▶ [DATA EXTRACT]:
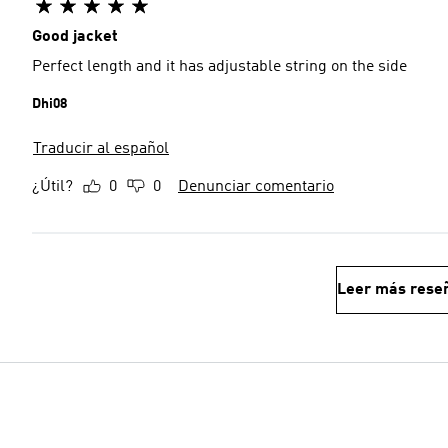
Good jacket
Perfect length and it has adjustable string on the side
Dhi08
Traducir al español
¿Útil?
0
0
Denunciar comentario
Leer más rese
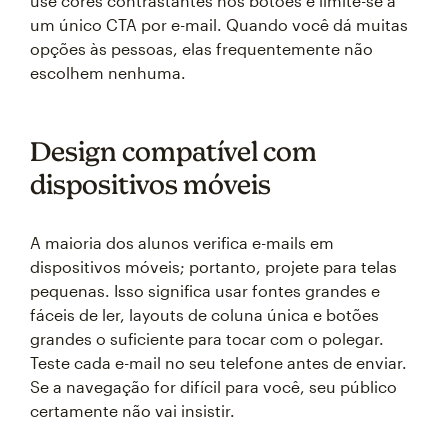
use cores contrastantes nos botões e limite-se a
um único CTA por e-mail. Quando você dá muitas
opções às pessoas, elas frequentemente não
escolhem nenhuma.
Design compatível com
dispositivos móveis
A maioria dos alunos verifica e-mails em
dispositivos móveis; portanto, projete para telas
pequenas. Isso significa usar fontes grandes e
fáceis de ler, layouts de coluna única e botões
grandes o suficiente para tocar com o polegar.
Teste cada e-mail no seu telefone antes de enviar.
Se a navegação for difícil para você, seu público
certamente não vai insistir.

==

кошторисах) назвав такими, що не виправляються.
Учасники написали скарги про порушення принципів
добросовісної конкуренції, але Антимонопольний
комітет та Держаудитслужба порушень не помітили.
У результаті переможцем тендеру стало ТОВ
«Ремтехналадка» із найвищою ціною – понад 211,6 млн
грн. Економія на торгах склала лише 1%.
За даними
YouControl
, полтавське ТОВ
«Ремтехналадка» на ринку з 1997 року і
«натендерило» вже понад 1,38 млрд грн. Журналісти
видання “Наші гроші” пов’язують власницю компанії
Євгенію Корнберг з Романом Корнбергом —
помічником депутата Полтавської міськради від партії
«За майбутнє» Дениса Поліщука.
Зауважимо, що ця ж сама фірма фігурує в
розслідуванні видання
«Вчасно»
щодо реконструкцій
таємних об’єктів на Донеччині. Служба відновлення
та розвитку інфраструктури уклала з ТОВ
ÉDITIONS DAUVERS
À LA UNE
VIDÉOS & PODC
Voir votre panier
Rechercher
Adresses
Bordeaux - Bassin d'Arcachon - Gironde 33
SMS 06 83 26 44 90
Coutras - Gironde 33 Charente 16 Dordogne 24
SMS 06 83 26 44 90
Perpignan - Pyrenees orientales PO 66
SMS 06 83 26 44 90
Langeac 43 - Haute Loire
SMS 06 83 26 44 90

--

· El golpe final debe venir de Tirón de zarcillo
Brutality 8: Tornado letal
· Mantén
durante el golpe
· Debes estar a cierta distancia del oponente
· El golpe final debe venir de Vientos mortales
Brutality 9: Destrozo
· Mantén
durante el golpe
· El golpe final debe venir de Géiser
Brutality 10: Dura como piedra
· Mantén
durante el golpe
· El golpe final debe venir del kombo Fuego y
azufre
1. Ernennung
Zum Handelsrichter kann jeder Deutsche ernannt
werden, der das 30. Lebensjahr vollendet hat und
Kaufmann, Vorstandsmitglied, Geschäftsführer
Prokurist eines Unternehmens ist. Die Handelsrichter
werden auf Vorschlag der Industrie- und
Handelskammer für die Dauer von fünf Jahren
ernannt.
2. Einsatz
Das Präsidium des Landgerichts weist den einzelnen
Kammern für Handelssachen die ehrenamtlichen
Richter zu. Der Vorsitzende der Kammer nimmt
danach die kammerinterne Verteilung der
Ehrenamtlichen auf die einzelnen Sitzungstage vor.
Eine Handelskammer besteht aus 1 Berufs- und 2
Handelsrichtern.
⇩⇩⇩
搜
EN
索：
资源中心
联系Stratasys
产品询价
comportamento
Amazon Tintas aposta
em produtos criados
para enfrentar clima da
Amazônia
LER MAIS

▶ [INSTRUCTIONS TO FOLLOW]:
The entries above hold a line with "fáceis de ler, layouts" and a later line with "certamente não vai insistir.". Write out exactly those lines and all lines between, nothing more.

▶ [OUTPUT]:
fáceis de ler, layouts de coluna única e botões
grandes o suficiente para tocar com o polegar.
Teste cada e-mail no seu telefone antes de enviar.
Se a navegação for difícil para você, seu público
certamente não vai insistir.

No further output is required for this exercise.